[Document understanding data]

______

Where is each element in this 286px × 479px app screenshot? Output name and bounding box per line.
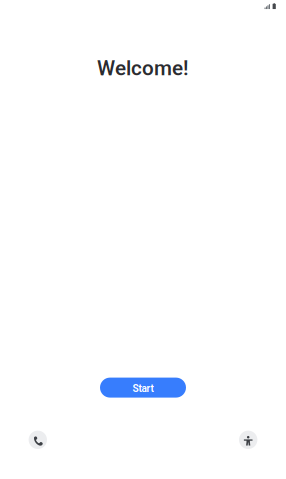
staticText: Welcome! — [97, 56, 189, 80]
button[interactable]: Call — [29, 431, 47, 449]
button[interactable]: Start — [100, 378, 186, 398]
staticText: Start — [132, 383, 154, 395]
button[interactable]: Accessibility — [239, 431, 257, 449]
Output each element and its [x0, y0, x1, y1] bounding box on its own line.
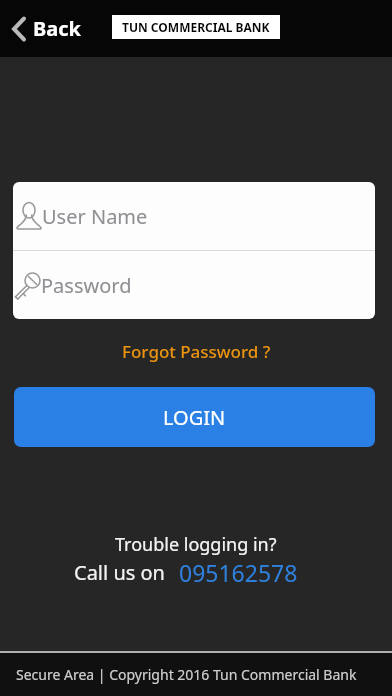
button[interactable]: Back	[0, 11, 89, 46]
button[interactable]: Forgot Password ?	[122, 340, 271, 363]
button[interactable]: LOGIN	[14, 387, 375, 447]
staticText: LOGIN	[163, 404, 226, 431]
staticText: Call us on	[74, 559, 165, 586]
staticText: Secure Area | Copyright 2016 Tun Commerc…	[16, 665, 357, 684]
button[interactable]: 095162578	[179, 557, 298, 588]
staticText: Back	[33, 15, 81, 42]
staticText: User Name	[42, 203, 148, 230]
staticText: TUN COMMERCIAL BANK	[122, 19, 270, 35]
staticText: Password	[41, 272, 132, 299]
button[interactable]: User Name	[13, 182, 375, 250]
button[interactable]: Password	[13, 251, 375, 319]
staticText: Trouble logging in?	[115, 532, 277, 557]
button[interactable]: TUN COMMERCIAL BANK	[112, 15, 280, 39]
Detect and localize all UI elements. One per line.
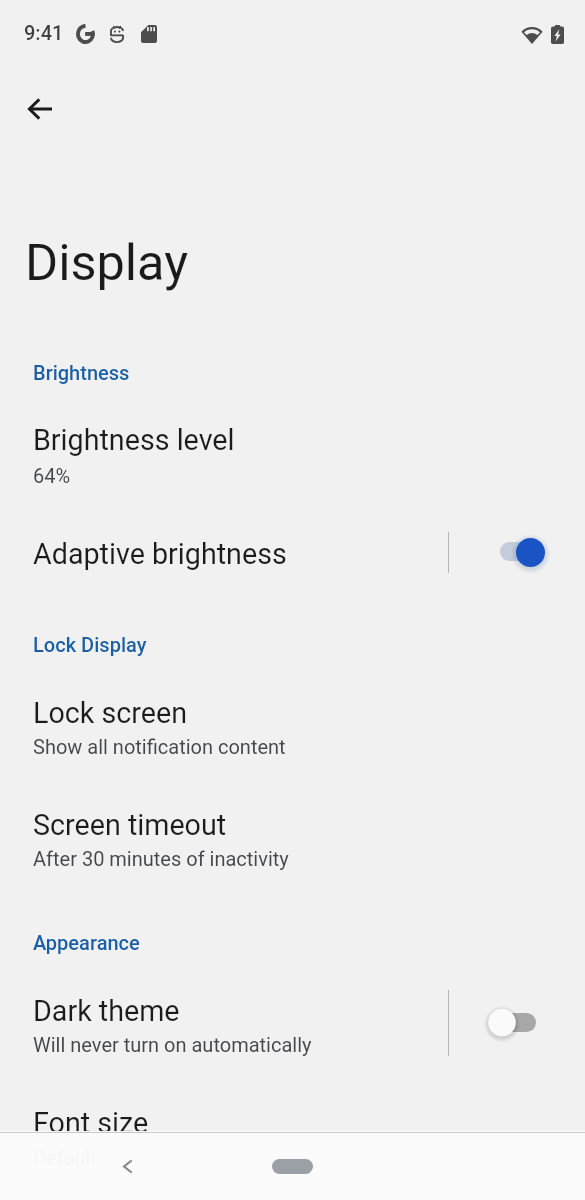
button[interactable]: Back (103, 1142, 151, 1190)
staticText: Lock Display (33, 633, 147, 656)
button[interactable]: Home (272, 1159, 313, 1174)
staticText: 64% (33, 464, 71, 487)
button[interactable]: Brightness (0, 351, 585, 395)
staticText: Brightness level (33, 423, 235, 457)
staticText: Font size (33, 1106, 149, 1140)
staticText: Screen timeout (33, 808, 227, 842)
staticText: Dark theme (33, 994, 180, 1028)
staticText: Adaptive brightness (33, 537, 287, 571)
staticText: 9:41 (24, 21, 64, 44)
staticText: Display (25, 233, 189, 292)
staticText: Will never turn on automatically (33, 1033, 312, 1056)
staticText: Show all notification content (33, 735, 286, 758)
button[interactable]: Back (16, 85, 64, 133)
staticText: Appearance (33, 931, 140, 954)
button[interactable]: Appearance (0, 921, 585, 965)
staticText: Lock screen (33, 696, 188, 730)
staticText: Brightness (33, 361, 130, 384)
staticText: After 30 minutes of inactivity (33, 847, 289, 870)
button[interactable]: Lock Display (0, 623, 585, 667)
button[interactable]: Adaptive brightness toggle, on (480, 520, 560, 582)
button[interactable]: Dark theme toggle, off (469, 991, 549, 1053)
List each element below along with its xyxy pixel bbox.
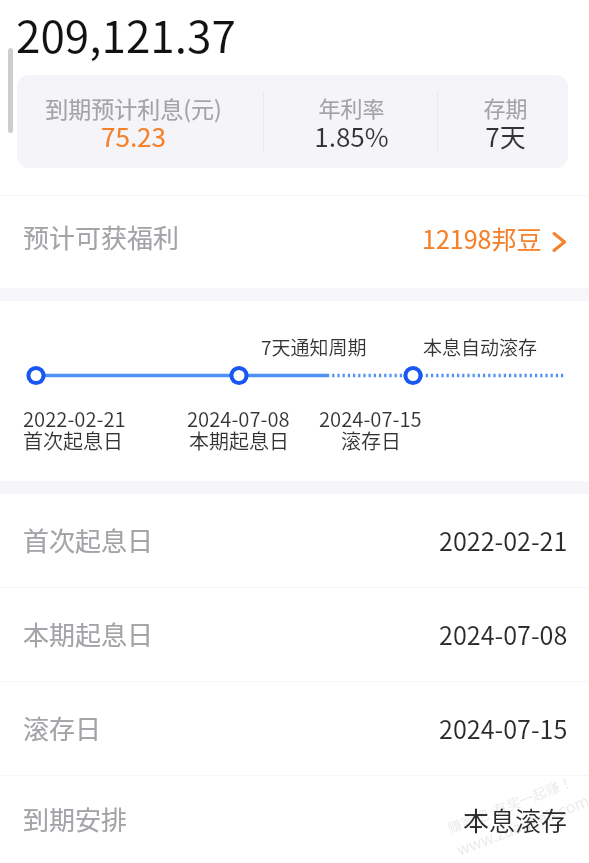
staticText: 2022-02-21 <box>439 522 568 558</box>
staticText: 2022-02-21 <box>23 404 126 433</box>
staticText: 预计可获福利 <box>23 218 180 256</box>
staticText: 2024-07-15 <box>439 710 568 746</box>
staticText: 1.85% <box>314 117 389 155</box>
staticText: 滚存日 <box>23 709 102 747</box>
staticText: 首次起息日 <box>23 426 123 455</box>
button[interactable]: 本期起息日 <box>0 588 589 681</box>
staticText: 209,121.37 <box>16 2 236 66</box>
staticText: 7天通知周期 <box>261 333 367 361</box>
button[interactable]: 到期安排 <box>0 776 589 863</box>
other: 查看详情 <box>553 232 566 252</box>
staticText: 2024-07-08 <box>439 616 568 652</box>
staticText: 75.23 <box>101 117 166 155</box>
staticText: 2024-07-15 <box>319 404 422 433</box>
staticText: 到期安排 <box>23 800 128 838</box>
staticText: www.zuanke8.com <box>452 788 589 860</box>
staticText: 2024-07-08 <box>187 404 290 433</box>
staticText: 赚客吧 有奖一起赚！ <box>445 771 576 837</box>
staticText: 7天 <box>485 117 526 155</box>
staticText: 年利率 <box>318 91 385 123</box>
staticText: 到期预计利息(元) <box>45 91 222 124</box>
button[interactable]: 首次起息日 <box>0 494 589 587</box>
staticText: 存期 <box>483 91 528 123</box>
staticText: 滚存日 <box>341 426 401 455</box>
staticText: 本期起息日 <box>189 426 289 455</box>
staticText: 本期起息日 <box>23 615 154 653</box>
staticText: 12198邦豆 <box>422 220 542 256</box>
button[interactable]: 滚存日 <box>0 682 589 775</box>
staticText: 首次起息日 <box>23 521 154 559</box>
button[interactable]: 预计可获福利 <box>0 196 589 288</box>
staticText: 本息滚存 <box>463 801 568 839</box>
staticText: 本息自动滚存 <box>423 333 538 361</box>
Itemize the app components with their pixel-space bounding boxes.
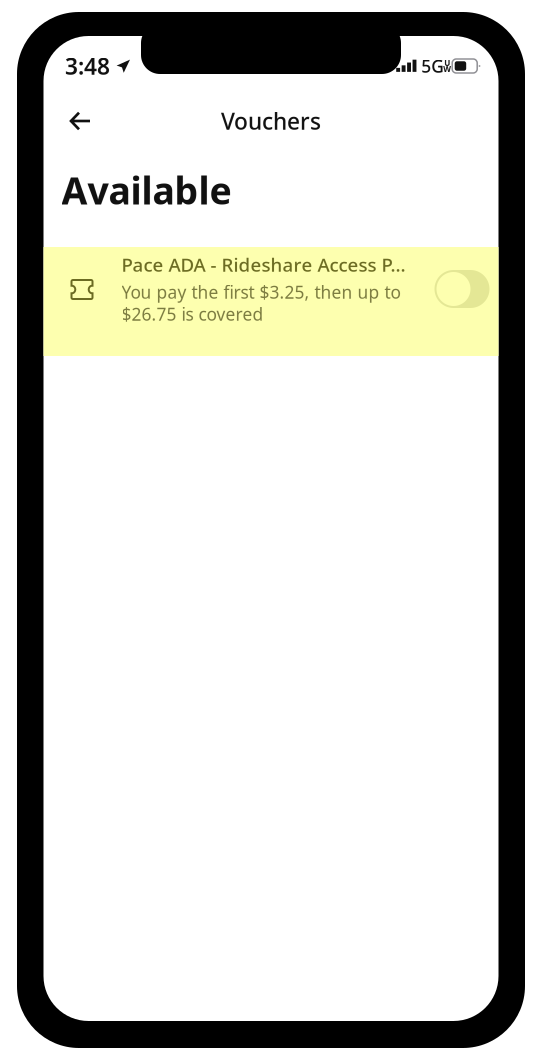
staticText: Pace ADA - Rideshare Access P… bbox=[122, 252, 406, 277]
staticText: 5G bbox=[421, 54, 444, 78]
button[interactable]: Back bbox=[58, 98, 104, 144]
staticText: Vouchers bbox=[221, 106, 321, 136]
staticText: Available bbox=[62, 165, 232, 215]
button[interactable]: Pace ADA - Rideshare Access P… bbox=[44, 247, 498, 356]
staticText: 3:48 bbox=[65, 51, 110, 81]
staticText: $26.75 is covered bbox=[122, 302, 264, 326]
staticText: U bbox=[444, 58, 450, 68]
staticText: W bbox=[443, 64, 451, 74]
staticText: You pay the first $3.25, then up to bbox=[122, 280, 400, 304]
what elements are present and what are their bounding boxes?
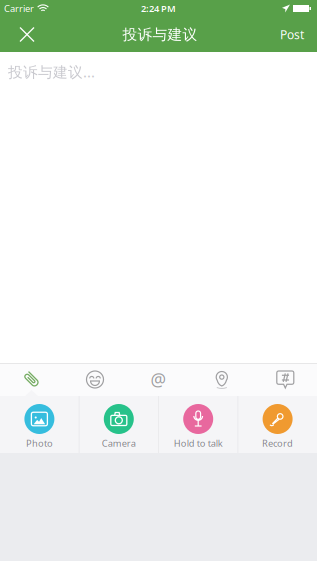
staticText: Camera xyxy=(102,437,136,449)
button[interactable] xyxy=(0,363,63,396)
staticText: Post xyxy=(280,26,304,42)
button[interactable]: Hold to talk xyxy=(159,396,238,453)
staticText: Record xyxy=(262,437,293,449)
staticText: @ xyxy=(150,368,166,391)
button[interactable]: Post xyxy=(266,17,317,52)
button[interactable]: Record xyxy=(238,396,317,453)
button[interactable] xyxy=(190,363,254,396)
button[interactable]: Photo xyxy=(0,396,79,453)
staticText: 投诉与建议... xyxy=(8,62,95,82)
staticText: Carrier xyxy=(4,2,34,15)
staticText: 2:24 PM xyxy=(141,2,176,15)
staticText: Photo xyxy=(26,437,53,449)
button[interactable]: Camera xyxy=(80,396,158,453)
button[interactable]: @ xyxy=(127,363,190,396)
button[interactable] xyxy=(63,363,127,396)
button[interactable] xyxy=(254,363,317,396)
button[interactable] xyxy=(0,17,54,52)
staticText: Hold to talk xyxy=(174,437,223,449)
staticText: 投诉与建议 xyxy=(122,26,198,44)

______

## Exercise
Take every record and copy it word for word, dropping the pictures.

## Your solution
Where is each element in this 286px × 479px app screenshot? Output name and bounding box per line.
staticText: Welcome! — [97, 56, 189, 80]
button[interactable]: Call — [29, 431, 47, 449]
button[interactable]: Start — [100, 378, 186, 398]
staticText: Start — [132, 383, 154, 395]
button[interactable]: Accessibility — [239, 431, 257, 449]
Output each element and its [x0, y0, x1, y1] bounding box on its own line.
button[interactable]: Back	[0, 11, 89, 46]
button[interactable]: Forgot Password ?	[122, 340, 271, 363]
button[interactable]: LOGIN	[14, 387, 375, 447]
staticText: LOGIN	[163, 404, 226, 431]
staticText: Call us on	[74, 559, 165, 586]
staticText: Secure Area | Copyright 2016 Tun Commerc…	[16, 665, 357, 684]
button[interactable]: 095162578	[179, 557, 298, 588]
staticText: Back	[33, 15, 81, 42]
staticText: User Name	[42, 203, 148, 230]
staticText: TUN COMMERCIAL BANK	[122, 19, 270, 35]
staticText: Password	[41, 272, 132, 299]
button[interactable]: User Name	[13, 182, 375, 250]
button[interactable]: Password	[13, 251, 375, 319]
staticText: Trouble logging in?	[115, 532, 277, 557]
button[interactable]: TUN COMMERCIAL BANK	[112, 15, 280, 39]
Detect and localize all UI elements. One per line.
button[interactable]: Back (103, 1142, 151, 1190)
staticText: Lock Display (33, 633, 147, 656)
button[interactable]: Home (272, 1159, 313, 1174)
staticText: 64% (33, 464, 71, 487)
button[interactable]: Brightness (0, 351, 585, 395)
staticText: Brightness level (33, 423, 235, 457)
staticText: Font size (33, 1106, 149, 1140)
staticText: Screen timeout (33, 808, 227, 842)
staticText: Dark theme (33, 994, 180, 1028)
staticText: Adaptive brightness (33, 537, 287, 571)
staticText: 9:41 (24, 21, 64, 44)
staticText: Display (25, 233, 189, 292)
staticText: Will never turn on automatically (33, 1033, 312, 1056)
staticText: Show all notification content (33, 735, 286, 758)
button[interactable]: Back (16, 85, 64, 133)
staticText: Appearance (33, 931, 140, 954)
button[interactable]: Appearance (0, 921, 585, 965)
staticText: Lock screen (33, 696, 188, 730)
staticText: Brightness (33, 361, 130, 384)
staticText: After 30 minutes of inactivity (33, 847, 289, 870)
button[interactable]: Lock Display (0, 623, 585, 667)
button[interactable]: Adaptive brightness toggle, on (480, 520, 560, 582)
button[interactable]: Dark theme toggle, off (469, 991, 549, 1053)
List each element below along with its xyxy pixel bbox.
staticText: 2022-02-21 <box>439 522 568 558</box>
staticText: 2022-02-21 <box>23 404 126 433</box>
staticText: 预计可获福利 <box>23 218 180 256</box>
staticText: 2024-07-15 <box>439 710 568 746</box>
staticText: 1.85% <box>314 117 389 155</box>
staticText: 滚存日 <box>23 709 102 747</box>
staticText: 首次起息日 <box>23 426 123 455</box>
button[interactable]: 本期起息日 <box>0 588 589 681</box>
staticText: 209,121.37 <box>16 2 236 66</box>
staticText: 7天通知周期 <box>261 333 367 361</box>
button[interactable]: 到期安排 <box>0 776 589 863</box>
other: 查看详情 <box>553 232 566 252</box>
staticText: 2024-07-08 <box>439 616 568 652</box>
staticText: 75.23 <box>101 117 166 155</box>
staticText: 2024-07-15 <box>319 404 422 433</box>
staticText: 到期安排 <box>23 800 128 838</box>
staticText: www.zuanke8.com <box>452 788 589 860</box>
staticText: 2024-07-08 <box>187 404 290 433</box>
staticText: 赚客吧 有奖一起赚！ <box>445 771 576 837</box>
staticText: 7天 <box>485 117 526 155</box>
staticText: 年利率 <box>318 91 385 123</box>
staticText: 到期预计利息(元) <box>45 91 222 124</box>
button[interactable]: 首次起息日 <box>0 494 589 587</box>
staticText: 存期 <box>483 91 528 123</box>
staticText: 滚存日 <box>341 426 401 455</box>
staticText: 本期起息日 <box>189 426 289 455</box>
staticText: 本期起息日 <box>23 615 154 653</box>
staticText: 12198邦豆 <box>422 220 542 256</box>
button[interactable]: 滚存日 <box>0 682 589 775</box>
staticText: 首次起息日 <box>23 521 154 559</box>
button[interactable]: 预计可获福利 <box>0 196 589 288</box>
staticText: 本息滚存 <box>463 801 568 839</box>
staticText: 本息自动滚存 <box>423 333 538 361</box>
Itemize the app components with their pixel-space bounding boxes.
staticText: Pace ADA - Rideshare Access P… bbox=[122, 252, 406, 277]
staticText: 5G bbox=[421, 54, 444, 78]
button[interactable]: Back bbox=[58, 98, 104, 144]
staticText: Vouchers bbox=[221, 106, 321, 136]
staticText: Available bbox=[62, 165, 232, 215]
button[interactable]: Pace ADA - Rideshare Access P… bbox=[44, 247, 498, 356]
staticText: 3:48 bbox=[65, 51, 110, 81]
staticText: $26.75 is covered bbox=[122, 302, 264, 326]
staticText: U bbox=[444, 58, 450, 68]
staticText: W bbox=[443, 64, 451, 74]
staticText: You pay the first $3.25, then up to bbox=[122, 280, 400, 304]
what elements are present and what are their bounding boxes?
staticText: Camera xyxy=(102,437,136,449)
button[interactable] xyxy=(0,363,63,396)
staticText: Post xyxy=(280,26,304,42)
button[interactable]: Hold to talk xyxy=(159,396,238,453)
staticText: Record xyxy=(262,437,293,449)
staticText: @ xyxy=(150,368,166,391)
button[interactable]: Post xyxy=(266,17,317,52)
button[interactable]: Record xyxy=(238,396,317,453)
button[interactable] xyxy=(190,363,254,396)
button[interactable]: Photo xyxy=(0,396,79,453)
staticText: 投诉与建议... xyxy=(8,62,95,82)
staticText: Carrier xyxy=(4,2,34,15)
staticText: 2:24 PM xyxy=(141,2,176,15)
staticText: Photo xyxy=(26,437,53,449)
button[interactable]: Camera xyxy=(80,396,158,453)
button[interactable]: @ xyxy=(127,363,190,396)
button[interactable] xyxy=(63,363,127,396)
button[interactable] xyxy=(254,363,317,396)
button[interactable] xyxy=(0,17,54,52)
staticText: Hold to talk xyxy=(174,437,223,449)
staticText: 投诉与建议 xyxy=(122,26,198,44)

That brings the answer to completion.